-------- Record set

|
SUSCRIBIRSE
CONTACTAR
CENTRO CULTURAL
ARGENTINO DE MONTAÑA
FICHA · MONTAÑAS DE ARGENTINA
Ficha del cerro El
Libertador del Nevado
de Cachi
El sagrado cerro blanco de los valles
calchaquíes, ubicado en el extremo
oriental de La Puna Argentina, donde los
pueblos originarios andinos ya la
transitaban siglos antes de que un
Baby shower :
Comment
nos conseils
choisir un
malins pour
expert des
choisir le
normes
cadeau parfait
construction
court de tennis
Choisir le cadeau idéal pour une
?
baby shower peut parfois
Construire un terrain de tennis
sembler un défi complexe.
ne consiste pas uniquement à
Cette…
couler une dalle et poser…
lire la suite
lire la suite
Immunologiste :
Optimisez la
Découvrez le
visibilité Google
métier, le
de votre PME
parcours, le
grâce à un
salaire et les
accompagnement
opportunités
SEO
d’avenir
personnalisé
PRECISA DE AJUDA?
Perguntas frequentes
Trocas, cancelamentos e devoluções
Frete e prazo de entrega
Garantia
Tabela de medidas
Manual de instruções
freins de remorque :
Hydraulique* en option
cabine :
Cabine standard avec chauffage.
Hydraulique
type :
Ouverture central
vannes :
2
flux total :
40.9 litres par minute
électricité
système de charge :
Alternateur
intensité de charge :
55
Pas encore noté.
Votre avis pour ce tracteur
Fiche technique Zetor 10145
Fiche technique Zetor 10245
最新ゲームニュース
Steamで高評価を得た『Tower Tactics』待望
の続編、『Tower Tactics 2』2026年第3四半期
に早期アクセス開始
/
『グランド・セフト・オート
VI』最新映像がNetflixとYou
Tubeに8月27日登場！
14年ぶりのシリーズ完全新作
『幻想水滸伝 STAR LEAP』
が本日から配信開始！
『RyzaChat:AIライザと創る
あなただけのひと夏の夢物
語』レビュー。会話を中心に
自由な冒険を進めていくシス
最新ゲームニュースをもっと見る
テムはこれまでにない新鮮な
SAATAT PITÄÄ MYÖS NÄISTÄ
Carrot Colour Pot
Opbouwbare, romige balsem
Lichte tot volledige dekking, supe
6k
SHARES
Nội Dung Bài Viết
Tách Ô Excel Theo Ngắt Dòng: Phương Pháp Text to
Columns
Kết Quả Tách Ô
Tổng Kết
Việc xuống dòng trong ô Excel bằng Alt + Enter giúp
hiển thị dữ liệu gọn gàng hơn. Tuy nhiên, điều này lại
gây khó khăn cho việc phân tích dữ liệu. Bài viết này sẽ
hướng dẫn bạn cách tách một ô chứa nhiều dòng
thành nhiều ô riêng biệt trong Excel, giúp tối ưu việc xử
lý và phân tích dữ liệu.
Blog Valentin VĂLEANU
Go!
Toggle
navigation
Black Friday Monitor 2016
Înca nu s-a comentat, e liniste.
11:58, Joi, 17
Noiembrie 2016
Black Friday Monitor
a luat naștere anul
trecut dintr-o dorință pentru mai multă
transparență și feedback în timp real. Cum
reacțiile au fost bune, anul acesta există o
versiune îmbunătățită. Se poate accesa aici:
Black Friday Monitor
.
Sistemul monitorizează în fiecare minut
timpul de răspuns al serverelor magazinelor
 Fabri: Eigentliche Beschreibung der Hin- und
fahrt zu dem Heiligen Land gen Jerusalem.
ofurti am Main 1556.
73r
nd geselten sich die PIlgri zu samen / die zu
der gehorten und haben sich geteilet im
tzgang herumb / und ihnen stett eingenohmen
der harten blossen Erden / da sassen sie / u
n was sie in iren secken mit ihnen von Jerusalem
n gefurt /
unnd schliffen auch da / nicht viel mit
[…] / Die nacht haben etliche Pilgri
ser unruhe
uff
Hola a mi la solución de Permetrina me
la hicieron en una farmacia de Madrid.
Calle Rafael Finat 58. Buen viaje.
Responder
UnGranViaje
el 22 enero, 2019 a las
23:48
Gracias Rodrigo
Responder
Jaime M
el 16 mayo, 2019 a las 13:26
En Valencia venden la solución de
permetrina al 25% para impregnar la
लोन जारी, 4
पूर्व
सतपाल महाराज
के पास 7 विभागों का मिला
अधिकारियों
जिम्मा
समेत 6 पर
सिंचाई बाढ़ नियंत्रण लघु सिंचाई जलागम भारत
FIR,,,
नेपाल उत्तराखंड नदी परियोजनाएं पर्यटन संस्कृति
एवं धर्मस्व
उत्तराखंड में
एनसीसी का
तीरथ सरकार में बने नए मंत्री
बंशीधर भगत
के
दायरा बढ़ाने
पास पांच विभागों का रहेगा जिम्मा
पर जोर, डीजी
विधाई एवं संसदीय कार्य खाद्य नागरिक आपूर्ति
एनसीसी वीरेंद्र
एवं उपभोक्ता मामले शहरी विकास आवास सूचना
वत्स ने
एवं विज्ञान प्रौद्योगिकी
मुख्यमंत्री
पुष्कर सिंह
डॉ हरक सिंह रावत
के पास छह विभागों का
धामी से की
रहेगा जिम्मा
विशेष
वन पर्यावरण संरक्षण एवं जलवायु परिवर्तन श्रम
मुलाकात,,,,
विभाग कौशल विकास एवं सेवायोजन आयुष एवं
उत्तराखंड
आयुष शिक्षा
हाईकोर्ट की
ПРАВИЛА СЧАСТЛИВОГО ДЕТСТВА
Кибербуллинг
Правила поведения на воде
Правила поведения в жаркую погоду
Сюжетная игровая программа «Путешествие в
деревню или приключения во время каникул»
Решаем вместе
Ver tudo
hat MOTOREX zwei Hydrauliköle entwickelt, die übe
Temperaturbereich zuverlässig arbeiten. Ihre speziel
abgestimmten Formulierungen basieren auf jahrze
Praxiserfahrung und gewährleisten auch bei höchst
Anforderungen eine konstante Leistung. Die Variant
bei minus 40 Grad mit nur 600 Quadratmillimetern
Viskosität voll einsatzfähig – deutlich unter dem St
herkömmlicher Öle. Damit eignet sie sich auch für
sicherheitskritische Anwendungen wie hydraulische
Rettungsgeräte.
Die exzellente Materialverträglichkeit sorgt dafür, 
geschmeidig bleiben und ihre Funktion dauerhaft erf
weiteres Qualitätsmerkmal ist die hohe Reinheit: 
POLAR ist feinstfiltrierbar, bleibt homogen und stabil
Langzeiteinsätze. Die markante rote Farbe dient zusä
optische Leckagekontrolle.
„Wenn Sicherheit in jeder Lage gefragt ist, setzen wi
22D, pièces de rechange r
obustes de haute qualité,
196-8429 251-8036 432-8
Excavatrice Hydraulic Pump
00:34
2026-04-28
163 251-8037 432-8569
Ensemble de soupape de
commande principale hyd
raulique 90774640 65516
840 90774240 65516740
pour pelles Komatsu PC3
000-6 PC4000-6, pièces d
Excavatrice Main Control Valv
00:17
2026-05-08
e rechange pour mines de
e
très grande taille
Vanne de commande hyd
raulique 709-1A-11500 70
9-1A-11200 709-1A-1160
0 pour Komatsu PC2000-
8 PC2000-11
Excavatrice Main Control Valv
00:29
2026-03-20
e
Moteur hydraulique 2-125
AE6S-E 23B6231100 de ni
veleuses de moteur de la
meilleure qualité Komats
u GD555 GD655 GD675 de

----------------

• **Work instructions**
Working from the data above, extract solely the lines from the one containing "विभाग कौशल विकास एवं सेवायोजन आयुष एवं" through the one containing "8 PC2000-11", exactly as they appear, both included.

• **Solution to this problem**
विभाग कौशल विकास एवं सेवायोजन आयुष एवं
उत्तराखंड
आयुष शिक्षा
हाईकोर्ट की
ПРАВИЛА СЧАСТЛИВОГО ДЕТСТВА
Кибербуллинг
Правила поведения на воде
Правила поведения в жаркую погоду
Сюжетная игровая программа «Путешествие в
деревню или приключения во время каникул»
Решаем вместе
Ver tudo
hat MOTOREX zwei Hydrauliköle entwickelt, die übe
Temperaturbereich zuverlässig arbeiten. Ihre speziel
abgestimmten Formulierungen basieren auf jahrze
Praxiserfahrung und gewährleisten auch bei höchst
Anforderungen eine konstante Leistung. Die Variant
bei minus 40 Grad mit nur 600 Quadratmillimetern
Viskosität voll einsatzfähig – deutlich unter dem St
herkömmlicher Öle. Damit eignet sie sich auch für
sicherheitskritische Anwendungen wie hydraulische
Rettungsgeräte.
Die exzellente Materialverträglichkeit sorgt dafür, 
geschmeidig bleiben und ihre Funktion dauerhaft erf
weiteres Qualitätsmerkmal ist die hohe Reinheit: 
POLAR ist feinstfiltrierbar, bleibt homogen und stabil
Langzeiteinsätze. Die markante rote Farbe dient zusä
optische Leckagekontrolle.
„Wenn Sicherheit in jeder Lage gefragt ist, setzen wi
22D, pièces de rechange r
obustes de haute qualité,
196-8429 251-8036 432-8
Excavatrice Hydraulic Pump
00:34
2026-04-28
163 251-8037 432-8569
Ensemble de soupape de
commande principale hyd
raulique 90774640 65516
840 90774240 65516740
pour pelles Komatsu PC3
000-6 PC4000-6, pièces d
Excavatrice Main Control Valv
00:17
2026-05-08
e rechange pour mines de
e
très grande taille
Vanne de commande hyd
raulique 709-1A-11500 70
9-1A-11200 709-1A-1160
0 pour Komatsu PC2000-
8 PC2000-11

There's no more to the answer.